L402 is a protocol built on HTTP 402 (Payment Required) — the status code that's been "reserved for future use" since 1999. The future arrived.
The flow is simple:
- Client sends a request to a paid endpoint
- Server returns HTTP 402 with a Lightning invoice in the
WWW-Authenticateheader - Client pays the invoice
- Client retries the request with the payment hash as proof
- Server verifies payment and returns the response
It's like HTTP Basic Auth, but instead of a password, you prove you paid.
The Stack
Total monthly cost: $0.
- Cloudflare Workers — 100,000 requests/day free tier. Runs JavaScript at the edge.
- LNbits — self-hosted Lightning wallet with a REST API for creating and checking invoices.
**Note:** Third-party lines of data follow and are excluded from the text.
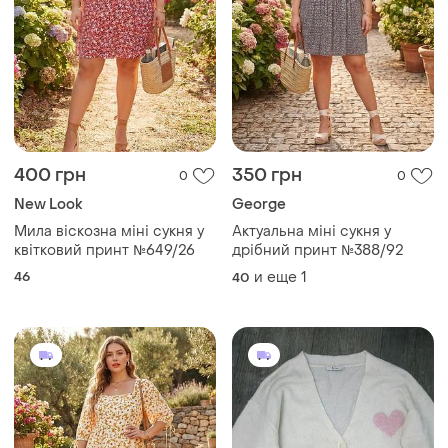
400 грн
350 грн
0
0
New Look
George
Мила віскозна міні сукня у
Актуальна міні сукня у
квітковий принт №649/26
дрібний принт №388/92
46
и еще
1
40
- Groq — free tier AI inference. Fast enough for real-time API responses.
Creating Invoices
When a request hits a paid endpoint without payment proof, I create a Lightning invoice via LNbits:
async function createInvoice(env, amount, memo) {
const resp = await fetch(env.WALLET_API + '/api/v1/payments', {
method: 'POST',
headers: {
'X-Api-Key': env.API_KEY,
'Content-Type': 'application/json'
},
body: JSON.stringify({ out: false, amount, memo })
});
if (resp.status !== 201) return null;
return resp.json();
// Returns: { payment_hash, payment_request }
}The payment_request is a BOLT11 invoice string. The payment_hash is the unique identifier for this payment.
The 402 Response
The key to L402 is the WWW-Authenticate header. It tells the client exactly how to pay:
return new Response(JSON.stringify({
status: "payment_required",
message: "Pay 21 sats to access this endpoint",
price_sats: 21,
payment_request: invoice.payment_request,
payment_hash: invoice.payment_hash,
}), {
status: 402,
headers: {
"Content-Type": "application/json",
"WWW-Authenticate": `L402 invoice="${invoice.payment_request}", payment_hash="${invoice.payment_hash}"`,
},
});Any L402-compatible client (or a human with a Lightning wallet) can parse this, pay the invoice, and retry.
Checking Payment
When the client retries with a payment hash, I verify it against LNbits:
async function checkPayment(env, hash) {
const resp = await fetch(
env.WALLET_API + '/api/v1/payments/' + hash,
{ headers: { 'X-Api-Key': env.API_KEY } }
);
const data = await resp.json();
return data.paid === true;
}If paid is true, the client gets their response. If not, another 402.
Free Tier Rate Limiting
I added a free tier: 1 request per IP per 24 hours. This uses Cloudflare's Cache API as a lightweight rate limiter:
const cacheKey = new Request('https://rate/' + clientIP);
const cached = await caches.default.match(cacheKey);
if (!cached) {
// First request — serve for free, cache the IP
await caches.default.put(cacheKey,
new Response('used', { headers: { 'Cache-Control': 'max-age=86400' } })
);
return serveFreeResponse();
}
// Already used free tier — require paymentNo database needed. The cache expires automatically after 24 hours.
x402: USDC Payments Too
I also added x402 support for clients that prefer to pay with USDC on Base Sepolia. Same pattern as L402 but with an EVM transaction hash instead of a Lightning payment hash. This opens the API to Ethereum-native clients without forcing them into Lightning.
Testing It
# First request is free
curl -X POST https://maximumsats.com/api/dvm \
-H "Content-Type: application/json" \
-d '{"prompt": "Summarize the Bitcoin whitepaper"}'
# Second request returns 402 with invoice
# Pay the invoice, then retry with payment_hash
curl -X POST https://maximumsats.com/api/dvm \
-H "Content-Type: application/json" \
-d '{"prompt": "Summarize the Bitcoin whitepaper", "payment_hash": "<hash>"}'What I'd Do Differently
- Invoice expiry. I should set a 15-minute TTL on invoices. Right now they linger.
- Idempotency. If the payment confirms but my response fails to send, the client has to pay again. A payment-hash-to-response cache would fix this.
- Streaming. For longer AI responses, Server-Sent Events after payment would be better than waiting for the full response.
The full worker code is deployed at maximumsats.com. Total infrastructure cost remains $0/month.